For the first time ever... the deer tick population in Chautauqua County is showing the presense of the bacteria that causes Lyme Disease. That from the county's director of Environmental Health, Mark Stow, who says they recently received word from the state Department of Health that the bacteria showed up their most recent tick surveillance across New York state. Stow says Lyme Disease was initially more of a concern for hikers in the woods. But, he says now you can get it from a tick in your backyard. Stow says deer ticks are around from May through November... though they are now primarily what he calls "Nymph Ticks..." which are about the size of a poppy seed. He says they are a little larger later in the year. Stow says deer ticks tend to live in shady, moist areas at ground level. Stow says it's best to avoid contact with soil, leaf litter and vegetation, as much as possible. Stow also says check yourself within a couple of hours of being outdoors to more easily find ticks. For more information... call 1-800-604-6789.
New York will now limit opioid drug prescriptions to seven days of painkillers, following a patient's initial visit to a doctor. During a ceremony late Wednesday morning... Governor Andrew Cuomo signed the new law... saying it's among four significant measures that he and state lawmakers are enacting to address the addiction crisis across the state with opioids and heroin.

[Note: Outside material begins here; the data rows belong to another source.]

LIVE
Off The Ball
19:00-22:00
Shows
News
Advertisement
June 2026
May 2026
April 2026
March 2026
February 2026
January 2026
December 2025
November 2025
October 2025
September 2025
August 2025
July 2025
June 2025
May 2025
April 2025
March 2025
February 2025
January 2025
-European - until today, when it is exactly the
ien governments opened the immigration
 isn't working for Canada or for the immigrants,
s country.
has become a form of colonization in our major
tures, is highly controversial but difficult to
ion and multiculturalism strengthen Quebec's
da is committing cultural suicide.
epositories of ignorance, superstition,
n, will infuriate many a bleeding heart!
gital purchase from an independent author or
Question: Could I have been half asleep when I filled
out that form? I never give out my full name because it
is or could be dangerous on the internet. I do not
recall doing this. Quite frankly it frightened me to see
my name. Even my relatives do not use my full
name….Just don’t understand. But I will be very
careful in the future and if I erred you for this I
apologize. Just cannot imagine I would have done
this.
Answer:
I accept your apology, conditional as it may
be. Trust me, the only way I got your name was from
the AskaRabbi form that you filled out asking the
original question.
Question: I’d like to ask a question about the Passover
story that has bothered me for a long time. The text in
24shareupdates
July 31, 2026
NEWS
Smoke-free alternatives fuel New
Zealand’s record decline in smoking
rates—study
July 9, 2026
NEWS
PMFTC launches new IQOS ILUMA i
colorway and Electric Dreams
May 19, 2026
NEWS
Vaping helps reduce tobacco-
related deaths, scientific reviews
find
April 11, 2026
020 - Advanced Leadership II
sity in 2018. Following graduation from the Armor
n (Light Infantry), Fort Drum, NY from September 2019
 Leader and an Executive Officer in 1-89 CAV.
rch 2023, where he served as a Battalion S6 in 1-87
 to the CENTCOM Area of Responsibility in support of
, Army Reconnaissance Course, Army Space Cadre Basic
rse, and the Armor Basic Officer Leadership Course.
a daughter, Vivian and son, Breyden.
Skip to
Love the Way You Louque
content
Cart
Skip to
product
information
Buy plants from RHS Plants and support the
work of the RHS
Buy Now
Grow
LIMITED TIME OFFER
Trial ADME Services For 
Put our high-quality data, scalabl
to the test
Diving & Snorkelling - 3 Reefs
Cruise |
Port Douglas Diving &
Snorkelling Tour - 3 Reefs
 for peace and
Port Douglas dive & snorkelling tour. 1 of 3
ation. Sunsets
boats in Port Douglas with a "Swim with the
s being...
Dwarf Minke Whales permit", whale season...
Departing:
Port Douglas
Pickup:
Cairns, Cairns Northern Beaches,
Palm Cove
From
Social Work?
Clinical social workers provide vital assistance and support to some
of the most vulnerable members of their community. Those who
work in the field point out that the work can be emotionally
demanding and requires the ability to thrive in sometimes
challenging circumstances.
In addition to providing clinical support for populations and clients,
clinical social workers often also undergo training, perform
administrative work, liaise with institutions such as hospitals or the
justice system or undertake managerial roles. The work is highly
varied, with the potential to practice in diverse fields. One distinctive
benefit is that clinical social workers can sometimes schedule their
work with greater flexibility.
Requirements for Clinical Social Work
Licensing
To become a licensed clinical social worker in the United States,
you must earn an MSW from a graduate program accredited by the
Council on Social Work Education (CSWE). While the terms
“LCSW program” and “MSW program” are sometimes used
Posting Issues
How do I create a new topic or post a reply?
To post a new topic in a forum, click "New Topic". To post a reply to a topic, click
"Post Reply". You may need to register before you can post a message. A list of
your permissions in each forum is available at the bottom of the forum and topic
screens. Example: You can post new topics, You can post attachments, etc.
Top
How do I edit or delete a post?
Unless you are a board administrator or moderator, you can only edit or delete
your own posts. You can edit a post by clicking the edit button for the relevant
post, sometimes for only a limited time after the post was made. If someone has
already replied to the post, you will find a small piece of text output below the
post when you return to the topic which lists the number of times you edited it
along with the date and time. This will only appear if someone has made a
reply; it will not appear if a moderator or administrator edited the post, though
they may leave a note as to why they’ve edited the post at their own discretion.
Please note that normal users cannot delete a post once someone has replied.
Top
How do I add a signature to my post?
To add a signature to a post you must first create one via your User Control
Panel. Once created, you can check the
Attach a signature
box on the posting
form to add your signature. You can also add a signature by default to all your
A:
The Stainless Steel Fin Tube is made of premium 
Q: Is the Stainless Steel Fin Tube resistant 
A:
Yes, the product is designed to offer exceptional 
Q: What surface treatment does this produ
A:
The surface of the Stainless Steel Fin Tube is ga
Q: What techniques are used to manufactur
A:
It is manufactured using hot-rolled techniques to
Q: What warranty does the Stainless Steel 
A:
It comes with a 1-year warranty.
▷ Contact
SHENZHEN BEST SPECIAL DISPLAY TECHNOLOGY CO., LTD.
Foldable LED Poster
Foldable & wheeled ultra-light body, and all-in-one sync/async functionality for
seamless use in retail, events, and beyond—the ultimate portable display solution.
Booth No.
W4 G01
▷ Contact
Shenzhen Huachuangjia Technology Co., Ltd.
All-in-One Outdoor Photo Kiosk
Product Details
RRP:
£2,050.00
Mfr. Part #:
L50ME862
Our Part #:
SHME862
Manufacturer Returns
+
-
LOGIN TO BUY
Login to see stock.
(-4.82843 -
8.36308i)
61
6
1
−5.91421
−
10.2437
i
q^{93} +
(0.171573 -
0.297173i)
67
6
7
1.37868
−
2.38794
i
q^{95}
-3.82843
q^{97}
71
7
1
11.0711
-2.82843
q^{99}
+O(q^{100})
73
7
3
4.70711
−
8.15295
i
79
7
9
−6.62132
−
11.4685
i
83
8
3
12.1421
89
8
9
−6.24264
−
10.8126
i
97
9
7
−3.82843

Cuomo says his own daughter was prescribed a 30-day painkiller supply after having her tonsils out, far more than anyone needs for that procedure. Other new measures require insurers to cover initial inpatient drug treatment without prior approval and extend from 48 to 72 hours the time someone can be held for emergency treatment. The governor says another measure will add 2,500 addiction treatment slots statewide.
A village know for it's popular night spots along Chautauqua Lake is teaming up the Chautauqua Area Regional Transit System to provide free rides home on Friday and Saturday nights during the Summer. Starting this Friday and continuing through August 13th... County Executive Vince Horrigan says CARTS buses will have two runs each night as part of the program called "Get Home Safe From The Point...." Horrigan says the program... which involves the Village Casino, Southern Tier Brewery and Arthur R. Gren, Company... encourages people to be responsible by not drinking and driving. Sheriff Joe Gerace says he "fully supports" the program... calling it an "innovative way to help keep intoxicated drivers for operating on our roadways." He says it may very well avoid potential tragedy. The free service will drop off riders directly to their homes or hotels in the Bemus Point, Mayville, Lakewood or Jamestown areas.
An increase in state funding has allowed the University of Buffalo's Dental School to greatly expand it's services to underserved areas of the western Southern Tier. That from State Senator Cathy Young... who was able to get 371-thousand dollars in the 2016-17 budget for the "S-miles To Go" program that visits more than 20 area school districts during the year. UB Dental School Dean Joe Zambon (ZAM-bon) says the added funding has allowed them to expand the program by 30-percent. The "S-miles To Go" trailer was at Bush Elementary School yesterday... where some 12 to 15 children will be seen each day it's there. School Superintendent Tim Mains says the collaboration with the University is an "incredible asset" because the school district doesn't have the ability to do this. In addition to seeing more children who may never see a dentist until their later years... the program also provides hands-on experience for it's dental students. She adds it may also influence them to work in underserved areas. For more information on the program... call 1-866-254-0052.
A council representing the eight Great Lakes states has voted to allow Waukesha, Wisconsin, unprecedented access to Lake Michigan as its drinking water source. The city of 70,000 in the Milwaukee suburbs won unanimous approval earlier this week from eight states that are members of a regional compact designed to prevent water raids from afar. Waukesha is only 17 miles from Lake Michigan... but, lies just outside the Great Lakes watershed boundary. It needed unanimous approval from the compact states to draw water from the lake.
The city says its groundwater is tainted with radium. The council approved several amendments designed to ensure that conditions it placed on Waukesha's application could be enforced.
The village of Fredonia's Department of Public Works Director is not on the job... and, it's not known when he will return to his duties. We have learned that Jack Boland has been placed on suspension. We asked Fredonia Mayor Athanasia Landis about Boland's status and the mayor did confirm the suspension. Dr. Landis also confirmed that she has not re-appointed him to the position... but, she would not elaborate further.
State wildlife management workers have safely removed a black bear from a tree on a western New York college campus. Local media report that the bear was first spotted early Wednesday morning in a tree next to a parking lot at the Rochester Institute of Technology. A crew from the Department of Environmental Conservation arrived on the scene and set up a net under the tree. A dart fired from tranquilizer gun was used to sedate the bear, which fell into the net. A DEC official says the bear... believed to be about a year old... will be checked out before being taken by truck to the Southern Tier south of Rochester, where it will be released into the wild.